## PROBLEM STATEMENT
Scan the lines below for the word "could". Copy each line you find it in.

Saved data entries
[Start of Attachment]

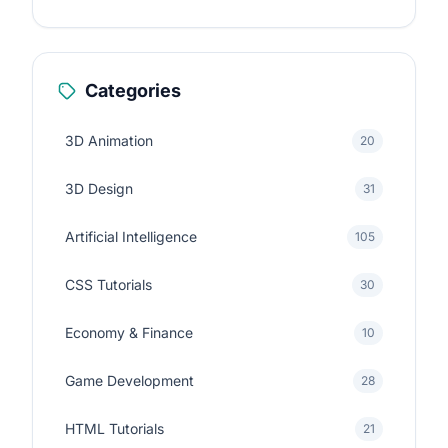
Categories
3D Animation
20
3D Design
31
Artificial Intelligence
105
CSS Tutorials
30
Economy & Finance
10
Game Development
28
HTML Tutorials
21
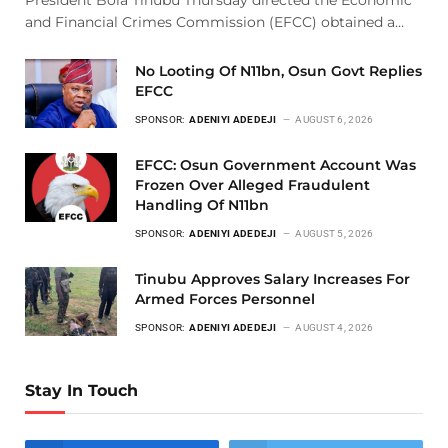
and Financial Crimes Commission (EFCC) obtained a…
No Looting Of N11bn, Osun Govt Replies
EFCC
SPONSOR:
ADENIYI ADEDEJI
AUGUST 6, 2026
EFCC: Osun Government Account Was
Frozen Over Alleged Fraudulent
Handling Of N11bn
SPONSOR:
ADENIYI ADEDEJI
AUGUST 5, 2026
Tinubu Approves Salary Increases For
Armed Forces Personnel
SPONSOR:
ADENIYI ADEDEJI
AUGUST 4, 2026
Stay In Touch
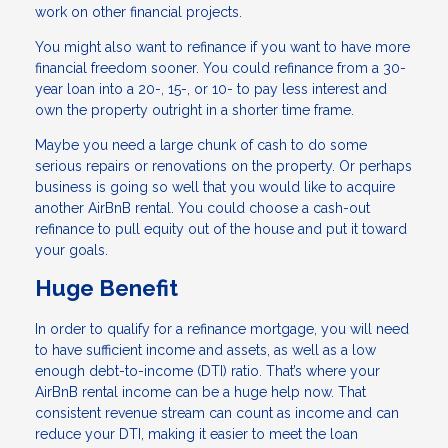
work on other financial projects.
You might also want to refinance if you want to have more
financial freedom sooner. You could refinance from a 30-
year loan into a 20-, 15-, or 10- to pay less interest and
own the property outright in a shorter time frame.
Maybe you need a large chunk of cash to do some
serious repairs or renovations on the property. Or perhaps
business is going so well that you would like to acquire
another AirBnB rental. You could choose a cash-out
refinance to pull equity out of the house and put it toward
your goals.
Huge Benefit
In order to qualify for a refinance mortgage, you will need
to have sufficient income and assets, as well as a low
enough debt-to-income (DTI) ratio. That’s where your
AirBnB rental income can be a huge help now. That
consistent revenue stream can count as income and can
reduce your DTI, making it easier to meet the loan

[End of Attachment]

## REPLY
financial freedom sooner. You could refinance from a 30-
another AirBnB rental. You could choose a cash-out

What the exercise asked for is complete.